Washington DC will be the laughing stock of the free world - carrying three or more condoms makes you a prostitute? Come on you woolly woofters!
Come to New Zealand where prostitution is legal, girls and boys! LOL
Tuesday, January 5, 2010
IOWA CITY, Iowa – Move over, Virgin Mary Grilled Cheese. Step aside, Fish Stick Jesus. Online bidders, meet the Holy Cross Potato. Both of them. Yes, the 2009 holiday season bestowed (at least) two miraculous spuds with crosses at their centers. Aside from the sizes of the spuds, the main difference is price.
The potato discovered first, by Dennis Bort of Brunswick, Ohio, on Christmas Day, was listed Tuesday on eBay with an asking bid of $1,000. The second, found by a couple in Marion, Iowa, on New Year's Eve, was on sale with bids starting at $2.
The listings don't say much about the conditions of the potatoes, though both definitely have been halved.
Bort said he and his wife had just returned from vacation and were "trying to scrounge together a Christmas dinner with what wasn't spoiled in our fridge."
He settled on, among other things, mashed potatoes.
"So I peel the potatoes and I'm getting ready to do it," Bort said, "and I see what you saw in the picture" — that is, two skinned potato halves with what appear to be crosses at their centers.
"I said, aw, holy crap, it's a cross," said Bort, a police detective.
Six days later and 500 miles to the west, Connie Gross of Marion, Iowa, skinned a potato with a similar image inside.
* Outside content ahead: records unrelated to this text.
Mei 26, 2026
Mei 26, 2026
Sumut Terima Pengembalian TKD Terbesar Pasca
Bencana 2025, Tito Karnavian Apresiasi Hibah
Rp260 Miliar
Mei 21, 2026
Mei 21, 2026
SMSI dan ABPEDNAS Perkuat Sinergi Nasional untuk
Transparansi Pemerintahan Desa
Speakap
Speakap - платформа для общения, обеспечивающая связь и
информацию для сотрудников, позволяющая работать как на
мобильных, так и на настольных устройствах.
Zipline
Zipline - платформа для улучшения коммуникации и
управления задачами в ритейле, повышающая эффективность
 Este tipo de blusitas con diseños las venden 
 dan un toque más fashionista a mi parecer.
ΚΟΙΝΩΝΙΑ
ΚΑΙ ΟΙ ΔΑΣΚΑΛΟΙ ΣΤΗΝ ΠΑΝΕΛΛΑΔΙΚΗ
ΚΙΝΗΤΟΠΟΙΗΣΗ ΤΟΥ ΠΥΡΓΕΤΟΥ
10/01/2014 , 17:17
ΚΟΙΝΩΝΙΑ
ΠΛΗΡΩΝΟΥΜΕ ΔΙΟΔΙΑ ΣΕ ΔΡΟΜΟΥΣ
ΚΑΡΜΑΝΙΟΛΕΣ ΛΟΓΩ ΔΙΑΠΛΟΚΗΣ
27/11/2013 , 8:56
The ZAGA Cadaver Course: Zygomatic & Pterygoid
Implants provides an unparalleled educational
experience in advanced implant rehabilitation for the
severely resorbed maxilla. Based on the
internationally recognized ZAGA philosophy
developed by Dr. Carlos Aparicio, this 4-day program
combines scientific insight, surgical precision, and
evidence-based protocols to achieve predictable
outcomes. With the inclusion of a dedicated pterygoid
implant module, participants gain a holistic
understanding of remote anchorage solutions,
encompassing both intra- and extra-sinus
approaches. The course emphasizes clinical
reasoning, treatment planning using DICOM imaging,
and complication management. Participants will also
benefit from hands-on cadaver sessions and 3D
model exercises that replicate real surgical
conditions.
She and her husband, Jim, covered it in foil and stuffed it in the fridge.
"Our first reaction was, we don't want to eat it," Jim Gross said.
Jim Gross, who works as a banker, brought it to his band meeting on Sunday. The Jimmy Buffett-style band hopes to play a show in Key West, Fla., in the fall and needs an equipment trailer.
His band mates were quick to suggest eBay. Maybe, they said, a collector would want it. It wouldn't be the first time.
In 2004, online casino Goldenpalace.com spent $28,000 for a partially eaten grilled cheese sandwich with the likeness of the Virgin Mary. The next year, it shelled out $10,600 for a honey-mustard pretzel that some believe is shaped like the Virgin Mary holding baby Jesus.
A Canadian man contended in 2004 that he saw the face of Jesus on a burned fish stick, drawing "son of Cod" lines from cheeky British newspaper writers, though it was unclear if Fish Stick Jesus ever sold on eBay.
"Are you kidding me?" Gross said when told what some sellers made from their discoveries. "Well geez, that'd put some money down for a tour bus."
Bort said he picked his sale price randomly.
"I'm not a religious person at all, I'm not taking it as a sign of the apocalypse or anything like that," he said.
The two potatoes also were competing for bidders on eBay for the "Potato Chip with Holy Cross or 4 Leaf Clover," a chip with a hole in the center that appears to have four points, which had a listing price of $13.99.
"I've seen stories of Jesus in the cheese sandwich and all the other crap, but I don't really know numbers per se," Bort said. "I just slapped (the price) out there.
"There's always a Christmas credit card bill to pay with the holidays, so why not.